The best way to find the market value of a horse is to research what similar horses bring at auction. For reiners, our best
comparisons are the results of the sales held during the NRHA Futurity in Oklahoma City. For others the best comparison
may come from a weekly or monthly sale. When making comparisons for these sales, pay attention that your horse fits with
the auction style and location. For example it can be very hard to get a good read on what a jumping horse will bring at an
auction that sells mostly "cow breed" horses. Also consider the time of year. For most monthly horse sales prices are usually
the best during spring and early summer, and tend to taper off in the fall and winter. Lastly, do not be fooled by horses
similar to yours posted for sale on the Internet, in magazines, or in newspaper ads.. There can often be a big difference in
what a person asks for a horse, and what they receive.
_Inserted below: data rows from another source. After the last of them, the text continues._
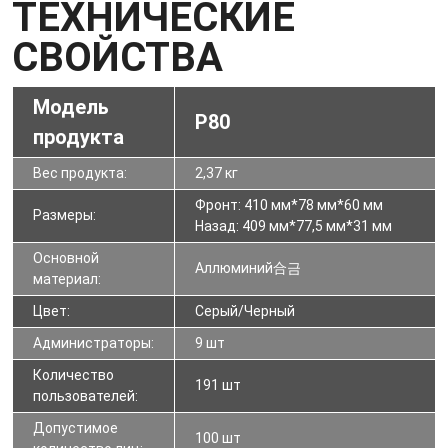
ТЕХНИЧЕСКИЕ
СВОЙСТВА
Модель
P80
продукта
Вес продукта:
2,37 кг
Фронт: 410 мм*78 мм*60 мм
Размеры:
Назад: 409 мм*77,5 мм*31 мм
Основной
Аллюминий合금
материал:
Цвет:
Серый/Черный
Администраторы:
9 шт
Количество
191 шт
пользователей:
Допустимое
100 шт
Now that you have an idea of what your horse is worth in the open market, and what you need to have for your horse it is
time to go find someone to buy it. Because there are so many horses for people to pick through decide where your horseʼs
strengths are and focus on people looking for horses with those qualities. Posters, Internet, and magazine or newspaper ads
can be a good place to start, but the time tested strategy is to talk to people. The horse world can be a very close knit
community and simply letting people know you have a horse for sale can get you better coverage than some print
advertising. This is one area where having a trainer or broker help you sell your horse can be very rewarding. Someone
help you who is in the mainstream everyday can make sales much easier. Remember when using a trainer, or broker
industry standard is a 10% commission payable by the seller for the purchase amount of the horse. Often a deal involves a
representative for the buyer as well as for the seller in which case that 10% is split. Regardless of the agreement, be sure to
fully understand the arrangement before making a sale. Finally if you are having trouble finding buyers for your horse, I
suggest thinking "outside of the box". For instance, instead of trying to sell a reining horse that struggles turning around to
other reiners a person might target calf ropers who are looking for a broke horse that can really stop.
Selling a horse can be a rewarding experience, but often that experience takes time, patience, and sometimes tough decisions.
As in everything around this business, when trying to market your horse I encourage you first to be realistic with yourself,
and second have a plan. With luck your plan will help you reach your goal.